Description of the task: Please copy every line of the records below that holds the word "контентом".

[Collected data entries]
══════════════════════════════

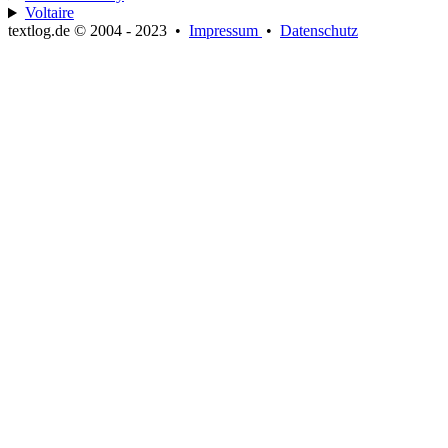
Voltaire
textlog.de © 2004 - 2023
•
Impressum
•
Datenschutz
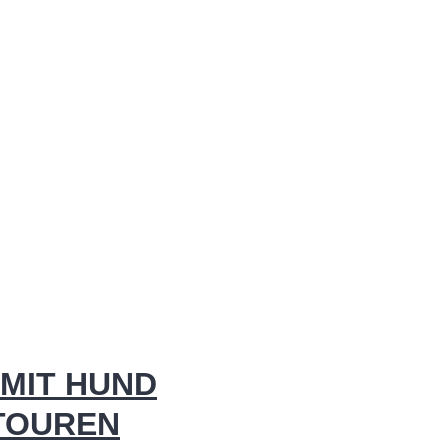
MIT HUND
 TOUREN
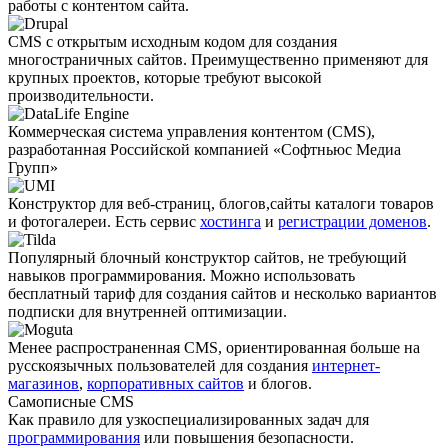
работы с контентом сайта.
CMS с открытым исходным кодом для создания
многостраничных сайтов. Преимущественно применяют для
крупных проектов, которые требуют высокой
производительности.
Коммерческая система управления контентом (CMS),
разработанная Российской компанией «Софтньюс Медиа
Групп»
Конструктор для веб-страниц, блогов,сайты каталоги товаров
и фотогалереи. Есть сервис
хостинга
и
регистрации доменов
.
Популярный блочный конструктор сайтов, не требующий
навыков программирования. Можно использовать
бесплатный тариф для создания сайтов и несколько вариантов
подписки для внутренней оптимизации.
Менее распро­страненная CMS, ориентированная больше на
русскоязычных пользователей для создания
интернет-
магазинов
,
корпоративных сайтов
и блогов.
Самописные CMS
Как правило для узкоспециали­зированных задач для
программирования
или повышения безопасности.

══════════════════════════════

Output:
работы с контентом сайта.
Коммерческая система управления контентом (CMS),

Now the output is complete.